Melatonin Modulates Copper Homeostasis Through NO Dependent Manner in Rice (Oryza sativa L.)

Melatonin (MT) plays a critical role in regulating rice responses to heavy metal stress. However, the mechanism by which MT alleviates copper (Cu) toxicity in rice remains insufficiently understood. In this study, excessive Cu increased endogenous MT level in rice roots, accompanied by enhanced gene expression involved in MT biosynthesis, suggesting its role in Cu stress responses. Exogenous MT reduced Cu accumulation and restored root growth in rice under Cu stress, thereby mitigating Cu-induced phytotoxicity. Mechanistically, MT increased the root pectin content and its Cu retention, thereby reducing Cu influx into the cytoplasm.
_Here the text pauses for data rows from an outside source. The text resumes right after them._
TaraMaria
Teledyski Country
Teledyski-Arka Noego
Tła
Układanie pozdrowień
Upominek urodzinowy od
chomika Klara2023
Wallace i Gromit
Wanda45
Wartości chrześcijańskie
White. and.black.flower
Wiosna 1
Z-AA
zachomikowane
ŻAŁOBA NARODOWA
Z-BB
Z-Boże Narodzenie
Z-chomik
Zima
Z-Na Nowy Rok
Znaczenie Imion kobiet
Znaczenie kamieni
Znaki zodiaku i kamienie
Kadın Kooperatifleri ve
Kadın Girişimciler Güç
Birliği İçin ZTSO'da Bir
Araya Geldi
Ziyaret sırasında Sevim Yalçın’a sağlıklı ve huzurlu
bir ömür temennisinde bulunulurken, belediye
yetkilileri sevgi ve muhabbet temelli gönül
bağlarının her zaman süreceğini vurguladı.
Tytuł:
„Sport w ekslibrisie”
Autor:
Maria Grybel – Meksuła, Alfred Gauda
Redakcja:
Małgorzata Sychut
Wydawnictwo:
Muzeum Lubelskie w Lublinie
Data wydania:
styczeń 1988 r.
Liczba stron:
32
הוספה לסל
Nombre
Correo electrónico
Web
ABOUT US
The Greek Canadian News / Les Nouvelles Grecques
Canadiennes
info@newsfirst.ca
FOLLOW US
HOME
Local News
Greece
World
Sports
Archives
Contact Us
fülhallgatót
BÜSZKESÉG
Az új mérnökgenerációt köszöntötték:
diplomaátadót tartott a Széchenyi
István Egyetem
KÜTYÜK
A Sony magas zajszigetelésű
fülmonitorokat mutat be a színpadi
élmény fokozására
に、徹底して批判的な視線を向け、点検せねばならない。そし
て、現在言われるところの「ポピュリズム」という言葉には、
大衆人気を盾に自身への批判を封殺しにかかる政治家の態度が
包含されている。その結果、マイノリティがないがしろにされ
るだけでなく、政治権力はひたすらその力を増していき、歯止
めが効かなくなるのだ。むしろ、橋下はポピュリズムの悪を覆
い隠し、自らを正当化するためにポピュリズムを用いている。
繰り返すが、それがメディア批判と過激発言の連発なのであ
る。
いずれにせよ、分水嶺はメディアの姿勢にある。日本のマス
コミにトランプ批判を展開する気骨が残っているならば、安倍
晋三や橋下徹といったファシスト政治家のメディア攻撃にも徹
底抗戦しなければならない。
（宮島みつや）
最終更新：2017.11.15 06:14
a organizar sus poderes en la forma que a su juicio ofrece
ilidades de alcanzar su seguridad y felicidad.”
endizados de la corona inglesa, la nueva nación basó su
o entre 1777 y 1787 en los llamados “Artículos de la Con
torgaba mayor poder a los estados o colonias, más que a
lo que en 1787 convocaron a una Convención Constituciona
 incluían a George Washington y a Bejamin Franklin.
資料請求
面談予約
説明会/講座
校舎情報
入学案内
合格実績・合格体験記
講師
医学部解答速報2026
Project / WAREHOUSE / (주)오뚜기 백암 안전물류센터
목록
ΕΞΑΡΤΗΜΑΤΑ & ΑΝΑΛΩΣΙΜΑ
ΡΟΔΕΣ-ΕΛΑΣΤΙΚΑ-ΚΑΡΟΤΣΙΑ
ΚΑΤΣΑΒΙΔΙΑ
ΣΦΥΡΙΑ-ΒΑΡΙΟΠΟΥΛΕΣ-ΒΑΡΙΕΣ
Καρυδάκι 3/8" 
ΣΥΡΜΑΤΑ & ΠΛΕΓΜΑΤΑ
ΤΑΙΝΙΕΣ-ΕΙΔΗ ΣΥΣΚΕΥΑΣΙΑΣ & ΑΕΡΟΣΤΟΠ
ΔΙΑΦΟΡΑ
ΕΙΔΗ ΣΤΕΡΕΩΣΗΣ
Additionally, exogenous MT upregulated the expression of Heavy Metal ATPase 4 (OsHMA4) involved in vacuolar sequestration, as well as Cu efflux transporter genes OsHMA6 and OsHMA9. Conversely, it downregulated the plasma membrane Cu uptake-associated genes Copper Transporter (OsCOPT1, OsCOPT2, and OsCOPT3), the vacuolar Cu exporter OsCOPT7, and the xylem loading transporter gene OsHMA5, thereby alleviating Cu toxicity in rice. Furthermore, MT elevated nitric oxide (NO) levels in root tips, and application of the exogenous NO scavenger, 2-(4-carboxyphenyl)−4, 4, 5, 5-tetramethylimidazoline-1-oxyl-3-oxide (cPTIO), attenuated the mitigative effect of MT on excess Cu-stressed rice. In summary, MT alleviates Cu toxicity by reducing Cu binding to root cell walls, thereby limiting Cu uptake and translocation from roots to shoots. This process may depend on NO accumulation and provides new insights into the molecular mechanisms underlying MT-induced Cu tolerance in rice.